**WHAT IS NEEDED**
Where in the entries below does "make" appear? Copy every line that has it.

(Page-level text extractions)
____

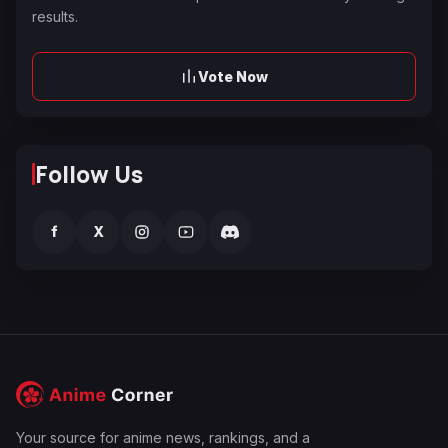
results.
Vote Now
Follow Us
f
X
Your source for anime news, rankings, and a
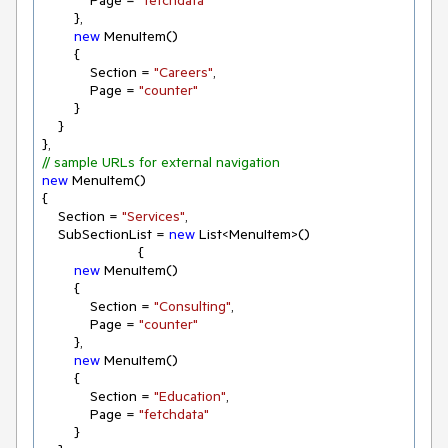
            Page = 
"fetchdata"
        },

new
 MenuItem()

        {

            Section = 
"Careers"
,

            Page = 
"counter"
        }

    }

// sample URLs for external navigation
new
 MenuItem()

{

    Section = 
"Services"
,

    SubSectionList = 
new
 List<MenuItem>()

                        {

new
 MenuItem()

        {

            Section = 
"Consulting"
,

            Page = 
"counter"
        },

new
 MenuItem()

        {

            Section = 
"Education"
,

            Page = 
"fetchdata"
        }
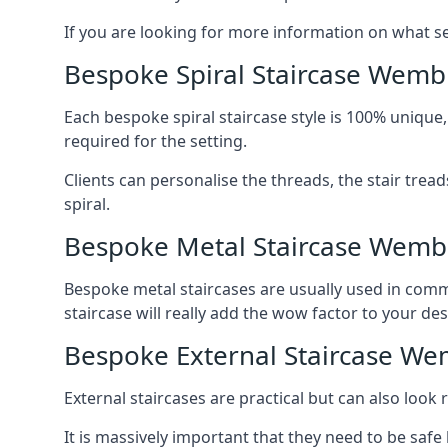
If you are looking for more information on what serv
Bespoke Spiral Staircase Wemb
Each bespoke spiral staircase style is 100% unique,
required for the setting.
Clients can personalise the threads, the stair tread
spiral.
Bespoke Metal Staircase Wemb
Bespoke metal staircases are usually used in comme
staircase will really add the wow factor to your des
Bespoke External Staircase We
External staircases are practical but can also loo
It is massively important that they need to be safe b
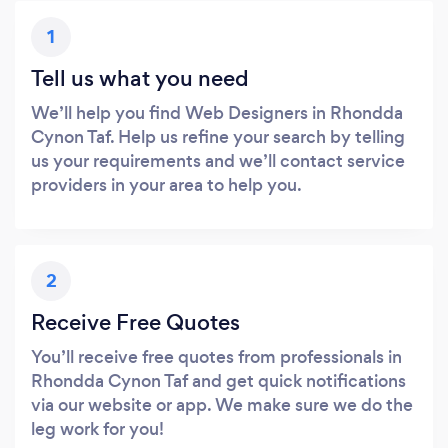
1
Tell us what you need
We’ll help you find Web Designers in Rhondda
Cynon Taf. Help us refine your search by telling
us your requirements and we’ll contact service
providers in your area to help you.
2
Receive Free Quotes
You’ll receive free quotes from professionals in
Rhondda Cynon Taf and get quick notifications
via our website or app. We make sure we do the
leg work for you!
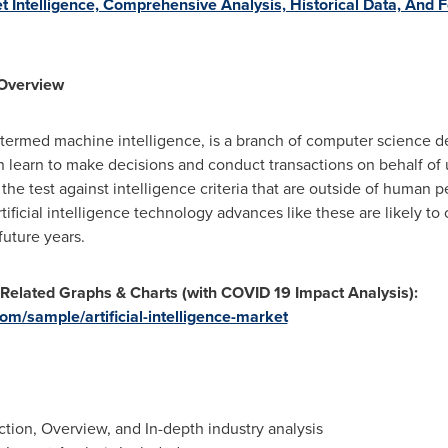
t Intelligence, Comprehensive Analysis, Historical Data, And
: Overview
lly termed machine intelligence, is a branch of computer science d
earn to make decisions and conduct transactions on behalf of use
the test against intelligence criteria that are outside of human p
icial intelligence technology advances like these are likely to co
future years.
 Related Graphs & Charts (with COVID 19 Impact Analysis):
m/sample/artificial-intelligence-market
ion, Overview, and In-depth industry analysis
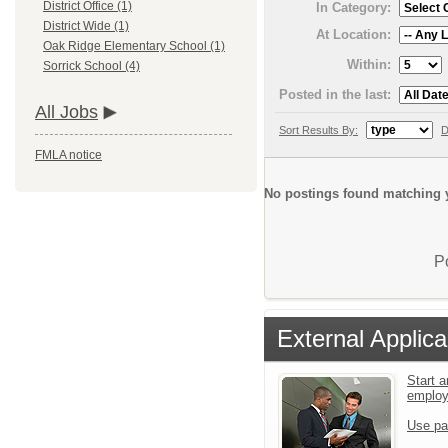
District Office (1)
In Category:
District Wide (1)
At Location:
Oak Ridge Elementary School (1)
Within:
Sorrick School (4)
Posted in the last:
All Jobs
Sort Results By:
D
FMLA notice
No postings found matching y
P
External Applica
Start a
emplo
Use pa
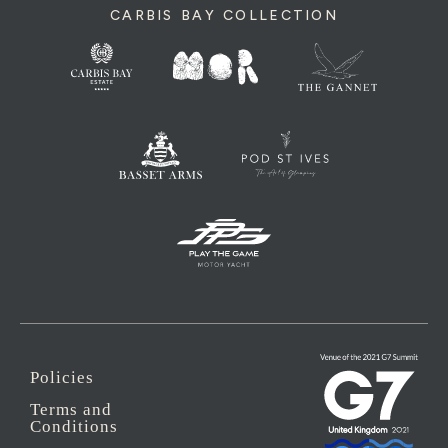
CARBIS BAY COLLECTION
Policies
Terms and
Conditions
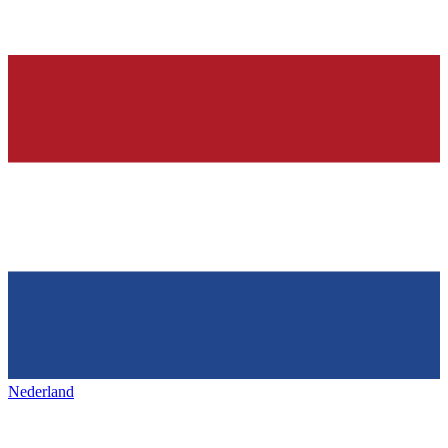
Nederland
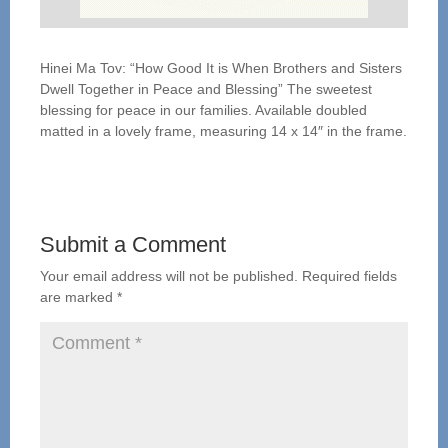
Hinei Ma Tov: “How Good It is When Brothers and Sisters
Dwell Together in Peace and Blessing” The sweetest
blessing for peace in our families. Available doubled
matted in a lovely frame, measuring 14 x 14″ in the frame.
Submit a Comment
Your email address will not be published.
Required fields
are marked
*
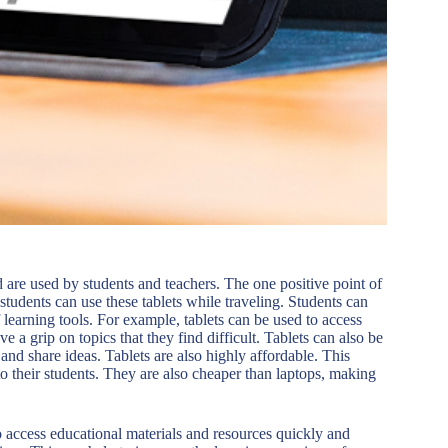
are used by students and teachers. The one positive point of
n students can use these tablets while traveling. Students can
 learning tools. For example, tablets can be used to access
ve a grip on topics that they find difficult. Tablets can also be
 and share ideas. Tablets are also highly affordable. This
o their students. They are also cheaper than laptops, making
to access educational materials and resources quickly and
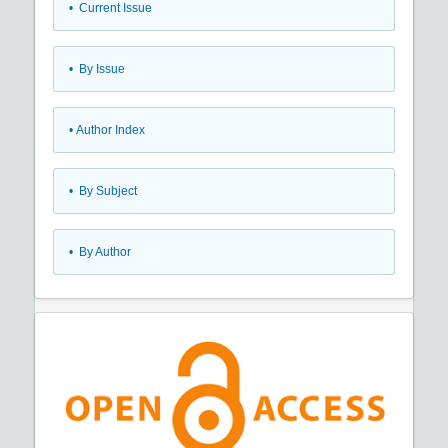
•
Current Issue
•
By Issue
•
Author Index
•
By Subject
•
By Author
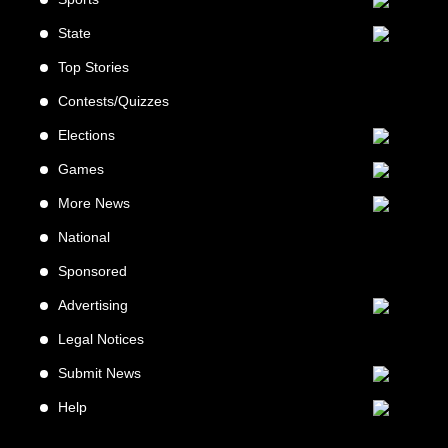
State
Top Stories
Contests/Quizzes
Elections
Games
More News
National
Sponsored
Advertising
Legal Notices
Submit News
Help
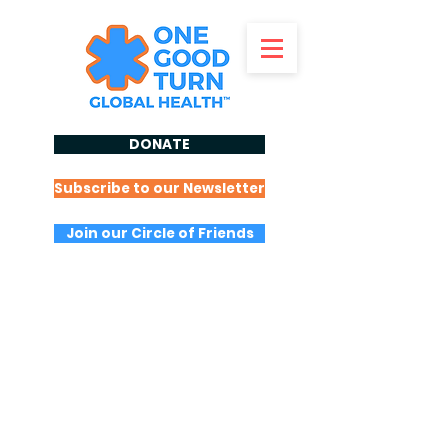
DONATE
Subscribe to our Newsletter
Join our Circle of Friends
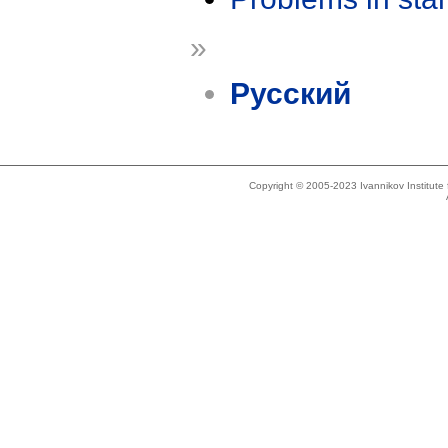
»
Русский
Copyright © 2005-2023 Ivannikov Institut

____

**ANSWER SECTION**
via our website or app. We make sure we do the
earn to make decisions and conduct transactions on behalf of use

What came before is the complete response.